LLMOps Lead
Cognichip Inc.
At Cognichip, we are building the next generation, enterprise product suite to empower semiconductor design engineers to achieve a 10x productivity boost with proprietary AI/ML models and modern cloud technologies.
We are seeking a Staff LLMOps Engineer to architect, deploy, and optimize our large language model (LLM) infrastructure on the cloud. This role focuses on taking trained models to production, scaling them efficiently across GPU clusters, and driving innovations in inference optimization.

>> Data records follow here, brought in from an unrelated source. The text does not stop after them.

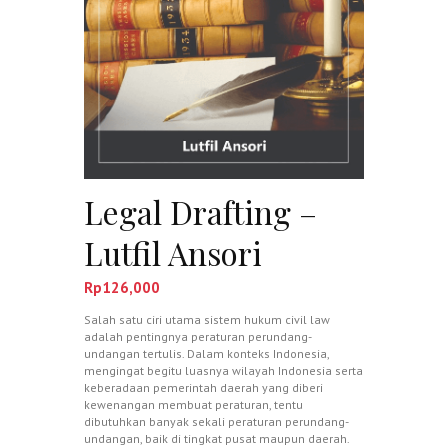
Legal Drafting –
Lutfil Ansori
Rp
126,000
Salah satu ciri utama sistem hukum civil law
adalah pentingnya peraturan perundang-
undangan tertulis. Dalam konteks Indonesia,
mengingat begitu luasnya wilayah Indonesia serta
keberadaan pemerintah daerah yang diberi
kewenangan membuat peraturan, tentu
dibutuhkan banyak sekali peraturan perundang-
undangan, baik di tingkat pusat maupun daerah.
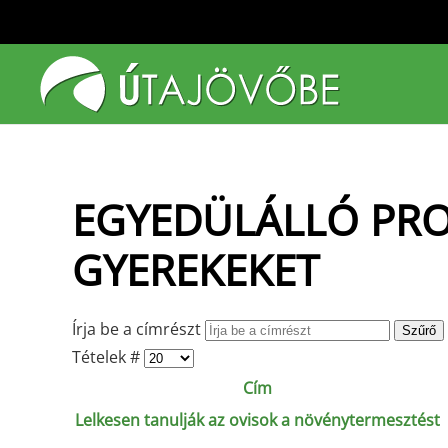
Fő tartalom átugrása
EGYEDÜLÁLLÓ PRO
GYEREKEKET
Írja be a címrészt
Szűrő
Tételek #
Cím
Lelkesen tanulják az ovisok a növénytermesztést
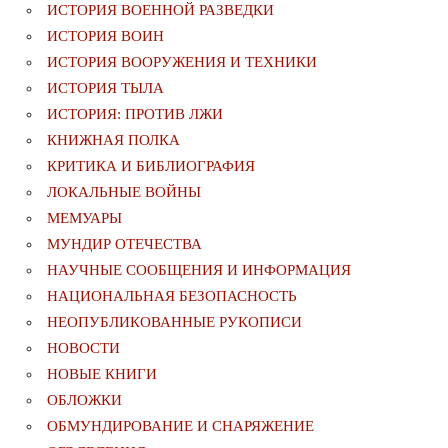
ИСТОРИЯ ВОЕННОЙ РАЗВЕДКИ
ИСТОРИЯ ВОИН
ИСТОРИЯ ВООРУЖЕНИЯ И ТЕХНИКИ
ИСТОРИЯ ТЫЛА
ИСТОРИЯ: ПРОТИВ ЛЖИ
КНИЖНАЯ ПОЛКА
КРИТИКА И БИБЛИОГРАФИЯ
ЛОКАЛЬНЫЕ ВОЙНЫ
МЕМУАРЫ
МУНДИР ОТЕЧЕСТВА
НАУЧНЫЕ СООБЩЕНИЯ И ИНФОРМАЦИЯ
НАЦИОНАЛЬНАЯ БЕЗОПАСНОСТЬ
НЕОПУБЛИКОВАННЫЕ РУКОПИСИ
НОВОСТИ
НОВЫЕ КНИГИ
ОБЛОЖКИ
ОБМУНДИРОВАНИЕ И СНАРЯЖЕНИЕ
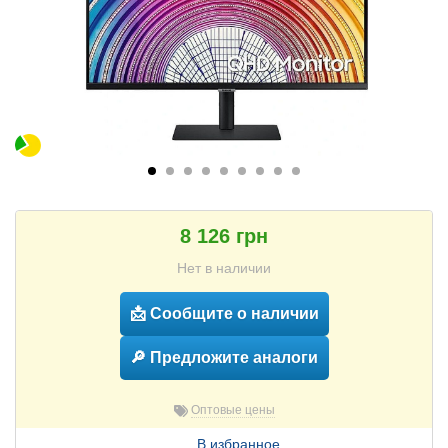
8 126 грн
Нет в наличии
📩 Сообщите о наличии
🔎 Предложите аналоги
Оптовые цены
В избранное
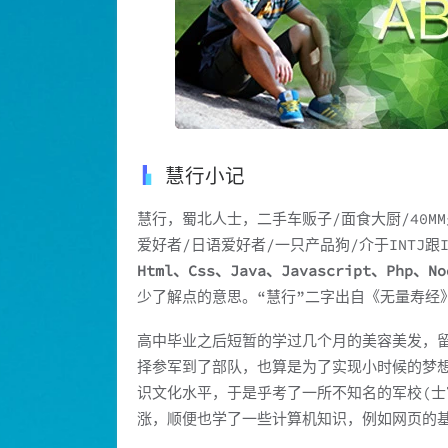
慧行小记
慧行，蜀北人士，二手车贩子/面食大厨/40M
爱好者/日语爱好者/一只产品狗/介于INTJ跟I
Html、Css、Java、Javascript、Php、No
少了解点的意思。“慧行”二字出自《无量寿经
高中毕业之后短暂的学过几个月的美容美发，
择参军到了部队，也算是为了实现小时候的梦
识文化水平，于是乎考了一所不知名的军校(士
涨，顺便也学了一些计算机知识，例如网页的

You will work closely with AI scientists, DevOps, and platform teams to ensure low-latency, high-throughput model serving for our enterprise SaaS product.
Core Responsibilities
● Design and implement production-ready LLM deployment pipelines on AWS and Kubernetes/EKS.

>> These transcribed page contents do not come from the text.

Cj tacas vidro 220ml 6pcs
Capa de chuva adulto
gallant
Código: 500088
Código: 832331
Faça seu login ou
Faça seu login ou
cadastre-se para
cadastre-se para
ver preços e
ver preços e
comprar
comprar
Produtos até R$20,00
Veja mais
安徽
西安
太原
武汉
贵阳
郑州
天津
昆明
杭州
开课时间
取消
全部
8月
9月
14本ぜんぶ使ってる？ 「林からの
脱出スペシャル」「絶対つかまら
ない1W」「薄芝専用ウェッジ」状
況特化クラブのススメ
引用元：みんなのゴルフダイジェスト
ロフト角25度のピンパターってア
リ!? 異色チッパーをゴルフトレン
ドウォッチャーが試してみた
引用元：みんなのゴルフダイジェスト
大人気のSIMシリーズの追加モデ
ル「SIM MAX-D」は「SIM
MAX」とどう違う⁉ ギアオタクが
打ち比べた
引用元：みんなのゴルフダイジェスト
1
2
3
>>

● Build and scale LLM inference infrastructure (multi-GPU, multi-node) for high availability, low latency, and cost efficiency.
● Optimize inference performance using vLLM, SGLang, or similar frameworks.

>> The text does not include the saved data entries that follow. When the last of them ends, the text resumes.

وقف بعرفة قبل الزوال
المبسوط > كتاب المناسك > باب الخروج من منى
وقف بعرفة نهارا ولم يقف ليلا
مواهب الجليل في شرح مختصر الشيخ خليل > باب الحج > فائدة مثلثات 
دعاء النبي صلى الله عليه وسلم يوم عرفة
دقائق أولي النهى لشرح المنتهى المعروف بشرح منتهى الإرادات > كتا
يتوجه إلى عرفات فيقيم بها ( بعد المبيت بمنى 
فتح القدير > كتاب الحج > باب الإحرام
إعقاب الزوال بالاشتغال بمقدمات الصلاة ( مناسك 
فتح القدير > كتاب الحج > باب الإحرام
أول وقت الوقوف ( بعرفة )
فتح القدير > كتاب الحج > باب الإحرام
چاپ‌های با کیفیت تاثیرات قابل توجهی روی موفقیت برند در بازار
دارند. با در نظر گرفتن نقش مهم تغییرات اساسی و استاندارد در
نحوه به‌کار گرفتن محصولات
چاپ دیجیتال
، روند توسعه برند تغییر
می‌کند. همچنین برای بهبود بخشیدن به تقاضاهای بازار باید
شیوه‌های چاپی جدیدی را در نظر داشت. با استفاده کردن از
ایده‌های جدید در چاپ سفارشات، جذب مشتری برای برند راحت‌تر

● Implement advanced serving techniques: continuous batching, speculative decoding, KV-cache management, paged attention, and distributed scheduling.
● Collaborate with AI researchers to operationalize model training outputs into production-grade services.
● Establish monitoring and observability for LLM serving: latency, throughput, GPU utilization, failure recovery.
● Drive automation of infrastructure provisioning, scaling, and updates using IaC (Terraform) and CI/CD pipelines.
● Partner with security and compliance teams to ensure secure multi-tenant model hosting aligned with enterprise-grade requirements.
Required Qualifications
● 5+ years of experience in DevOps/AI infrastructure, with 2+ years focused on LLMOps (production deployment & optimization).
● Proven track record of deploying and scaling LLMs in production environments.
● Hands-on experience with GPU-accelerated inference and distributed AI serving.
● Strong understanding of cloud-native architectures and secure enterprise SaaS deployment.
What We Offer
● Opportunity to own and scale LLM infrastructure at a disruptive AI startup.
● Competitive compensation package, including equity participation.
● A team of high-caliber collaborators at the intersection of AI, cloud, and semiconductor design.
● A culture of innovation, precision, and impact, where your work directly shapes the future of engineering.